• **Task objective**: Copy out all lines from the material that contain the string "Salih".

§ §

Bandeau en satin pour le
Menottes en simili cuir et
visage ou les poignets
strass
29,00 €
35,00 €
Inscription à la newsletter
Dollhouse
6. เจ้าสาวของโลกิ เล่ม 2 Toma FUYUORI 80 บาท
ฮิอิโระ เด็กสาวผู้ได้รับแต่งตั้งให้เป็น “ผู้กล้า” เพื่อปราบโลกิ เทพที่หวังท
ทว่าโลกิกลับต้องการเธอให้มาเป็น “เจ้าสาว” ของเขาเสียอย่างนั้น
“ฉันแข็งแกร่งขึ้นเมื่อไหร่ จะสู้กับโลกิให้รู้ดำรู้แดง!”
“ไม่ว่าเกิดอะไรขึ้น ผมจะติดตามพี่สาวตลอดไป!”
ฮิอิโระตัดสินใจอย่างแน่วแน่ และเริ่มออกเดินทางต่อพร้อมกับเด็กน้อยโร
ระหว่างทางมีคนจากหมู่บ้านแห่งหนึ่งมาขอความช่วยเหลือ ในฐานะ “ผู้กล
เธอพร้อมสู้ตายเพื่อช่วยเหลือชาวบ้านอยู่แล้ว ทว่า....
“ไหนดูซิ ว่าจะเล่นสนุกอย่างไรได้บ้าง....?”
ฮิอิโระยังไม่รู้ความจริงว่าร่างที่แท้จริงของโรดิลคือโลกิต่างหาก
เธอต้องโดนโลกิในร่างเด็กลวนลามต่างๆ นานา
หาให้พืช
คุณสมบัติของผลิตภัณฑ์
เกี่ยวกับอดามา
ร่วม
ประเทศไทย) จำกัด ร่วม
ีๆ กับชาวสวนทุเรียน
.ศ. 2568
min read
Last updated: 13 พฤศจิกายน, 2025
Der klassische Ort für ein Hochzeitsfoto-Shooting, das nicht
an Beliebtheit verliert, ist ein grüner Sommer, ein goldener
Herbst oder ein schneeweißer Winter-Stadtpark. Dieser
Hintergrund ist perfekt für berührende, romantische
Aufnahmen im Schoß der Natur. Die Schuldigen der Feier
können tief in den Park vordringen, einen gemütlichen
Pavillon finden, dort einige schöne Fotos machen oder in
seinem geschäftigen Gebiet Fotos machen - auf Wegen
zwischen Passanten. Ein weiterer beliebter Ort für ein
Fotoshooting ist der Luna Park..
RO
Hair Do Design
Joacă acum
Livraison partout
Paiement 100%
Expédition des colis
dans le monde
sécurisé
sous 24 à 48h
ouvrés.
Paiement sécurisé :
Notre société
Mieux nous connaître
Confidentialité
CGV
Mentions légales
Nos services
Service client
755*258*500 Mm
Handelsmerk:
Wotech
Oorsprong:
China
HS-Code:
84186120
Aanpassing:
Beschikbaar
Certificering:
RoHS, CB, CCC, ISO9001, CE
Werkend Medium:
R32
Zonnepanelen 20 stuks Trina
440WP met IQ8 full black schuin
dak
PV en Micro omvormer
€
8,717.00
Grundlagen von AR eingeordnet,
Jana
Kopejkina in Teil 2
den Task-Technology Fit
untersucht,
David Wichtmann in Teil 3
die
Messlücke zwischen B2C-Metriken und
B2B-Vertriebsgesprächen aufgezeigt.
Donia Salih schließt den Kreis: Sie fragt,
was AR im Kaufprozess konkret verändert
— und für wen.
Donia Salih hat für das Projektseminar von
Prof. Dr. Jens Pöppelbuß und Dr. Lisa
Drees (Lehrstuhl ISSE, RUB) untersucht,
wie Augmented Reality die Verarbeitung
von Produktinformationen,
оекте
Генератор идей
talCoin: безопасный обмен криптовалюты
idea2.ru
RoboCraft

§ §

• **Exercise output**:
Donia Salih schließt den Kreis: Sie fragt,
Donia Salih hat für das Projektseminar von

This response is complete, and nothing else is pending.